Companies have countered that they must maximize pricing to fund research and earn a return on their investments, but executives don't see the issue going away.
"It's going to stay front and center," said Peter Hecht, chief executive of Ironwood Pharmaceuticals Inc. in Cambridge. "This is one of the biggest issues facing our industry, and it's gone from a simmer to a boil. We have to better communicate the value of our new medicines and think creatively about ways to better connect the price and the value."
Many executives here brand as outliers figures such as Martin Shkreli, the Turing Pharmaceuticals chief who last year acquired a generic medicine to fight infections and increased its price to $750 from $13.59. But they also acknowledge the new spotlight on prices has hurt market values and put pressure on companies to develop lifesaving or life-prolonging treatments that can justify their cost.

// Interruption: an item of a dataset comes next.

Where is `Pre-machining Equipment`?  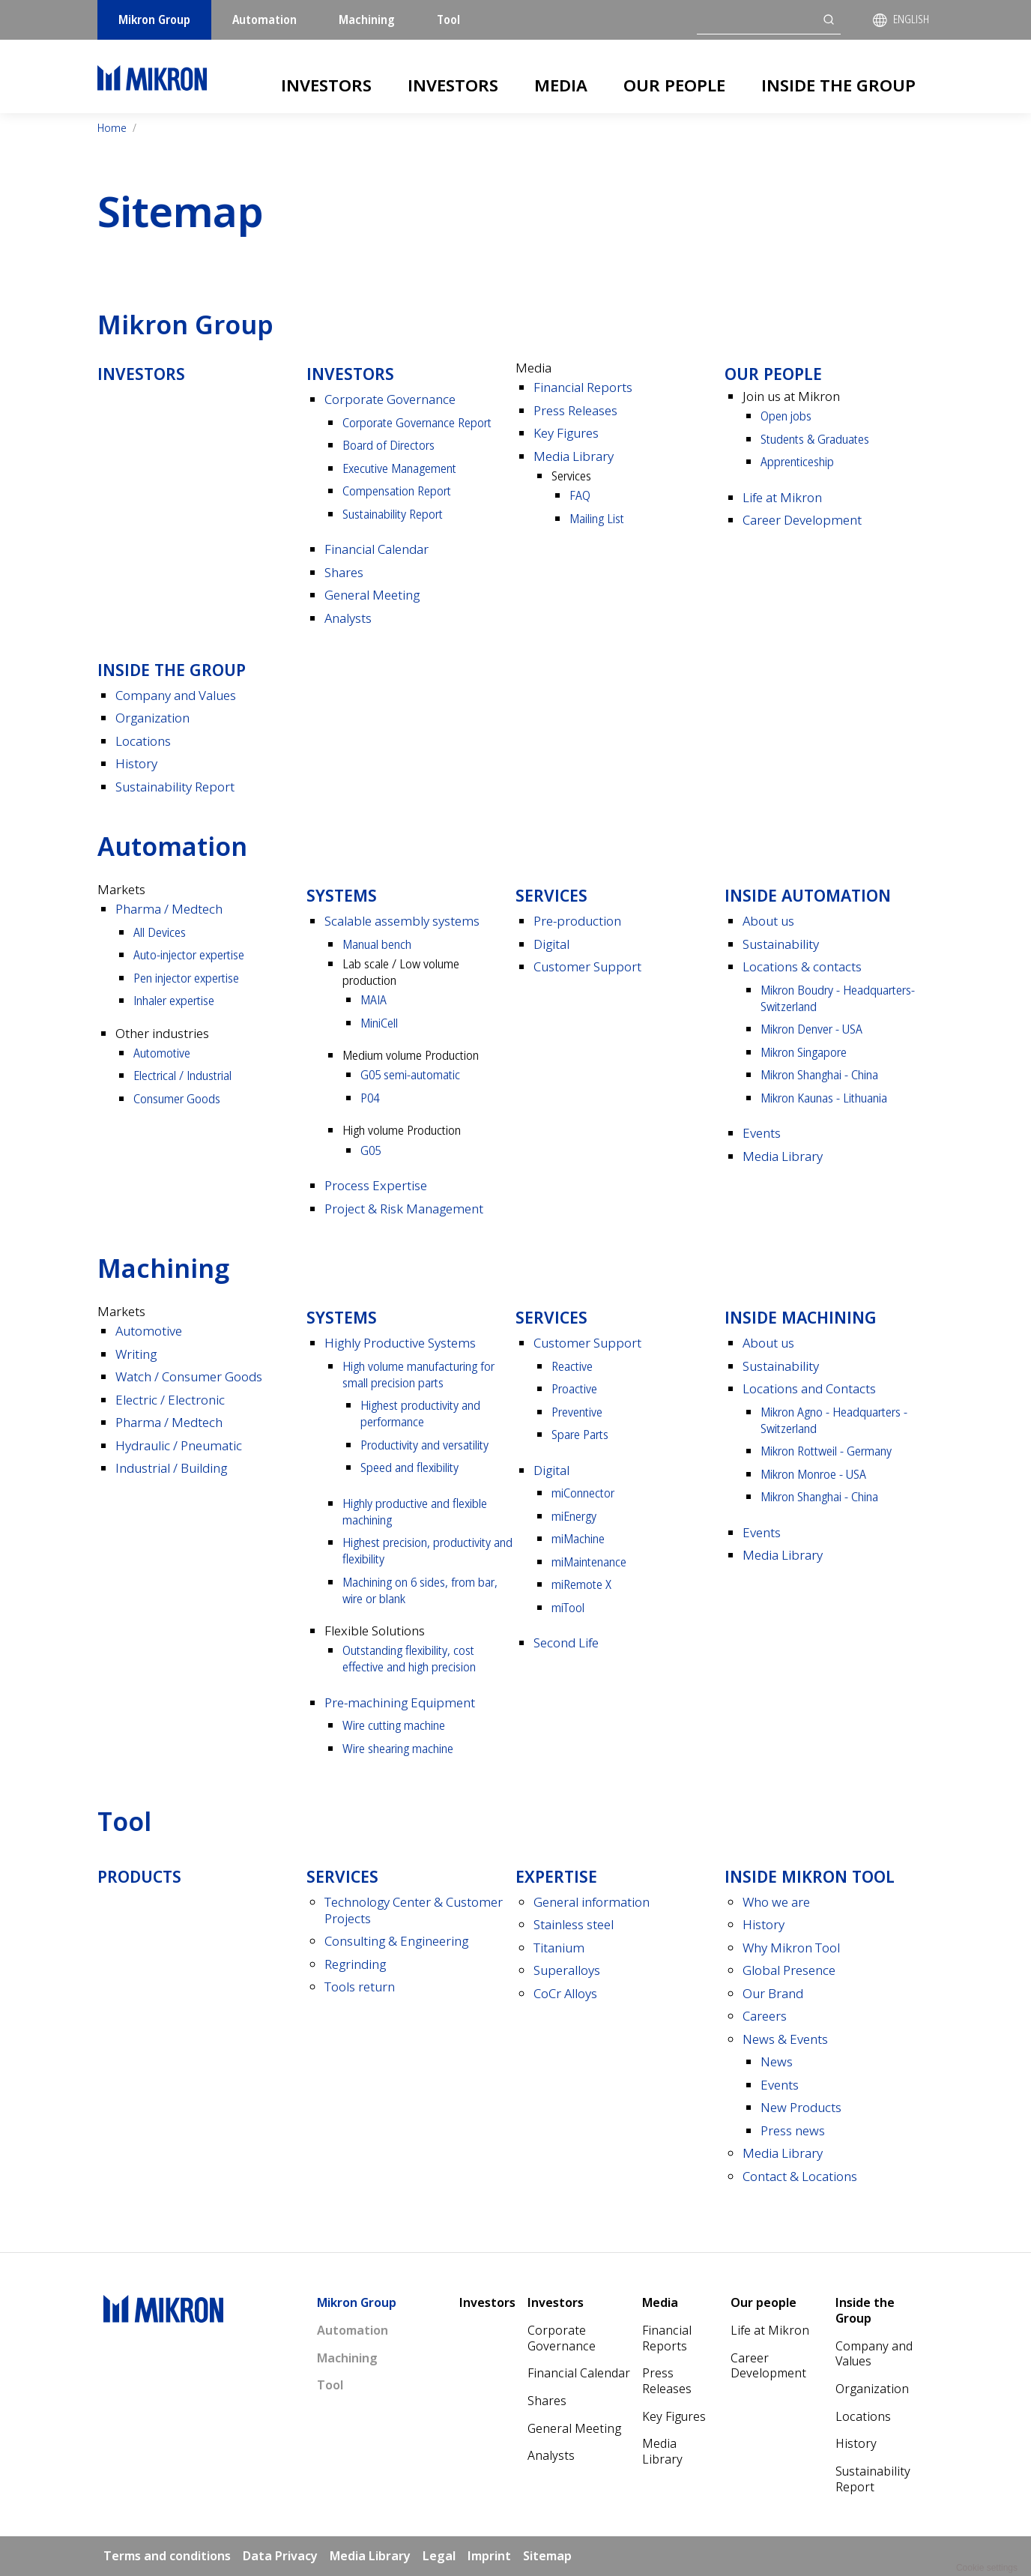 Pre-machining Equipment is located at coordinates (399, 1702).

"There are always actions on the fringe that are inappropriate," said David Schenkein, chief executive of Agios Pharmaceuticals Inc. in Cambridge. "It just puts more focus, appropriately, on making sure that we're providing medicines that are truly breakthrough."

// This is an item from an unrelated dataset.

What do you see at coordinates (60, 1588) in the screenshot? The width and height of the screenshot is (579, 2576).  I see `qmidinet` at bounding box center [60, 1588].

No one doubts the industry's ability to generate new therapies and launch innovative startups that are attractive takeover candidates for big pharmaceutical companies.
Last week, in a key sign of progress on the clinical front, the Food and Drug Administration reported 45 new drug approvals in 2015, up from 41 the prior year and the most since 1996. And the value of biopharma mergers and acquisitions climbed from $220 billion in 2014 to a record $329 billion last year, according to the consulting firm Ernst & Young, though the gain was largely due to the $160 billion tie-up of drug giants Pfizer Inc. and Allergan PLC.
Other measures were more sobering. The number of biotech IPOs dropped to 44 last year from 63 in 2014, reported Greenwich, Conn., research firm Renaissance Capital, with activity slowing in the second half of the year, when many startups sold shares below their target range.
Ernst & Young's annual industry outlook, set to be released here Monday, shows Big Pharma revenue declining for the third straight year, even as more entrepreneurial biotech companies continued to grow.
Overall, the life sciences industry's merger and acquisitions markets is likely to settle back to the level of 2014 before the Pfizer-Allergan megadeal, predicted Jeffrey Greene, global life sciences transaction leader at Ernst & Young.
Many companies are expanding with capital already raised from IPOs and private financing rounds during the past few years. Agios, a cancer drug maker, doubled its staff to more than 200 last year and moved to a new headquarters and research center a block and a half from its old offices on Sidney Street near the Massachusetts Institute of Technology.
"I'm going into the year as optimistic as I've ever been, and that's because the science is so strong," said Schenkein, its CEO.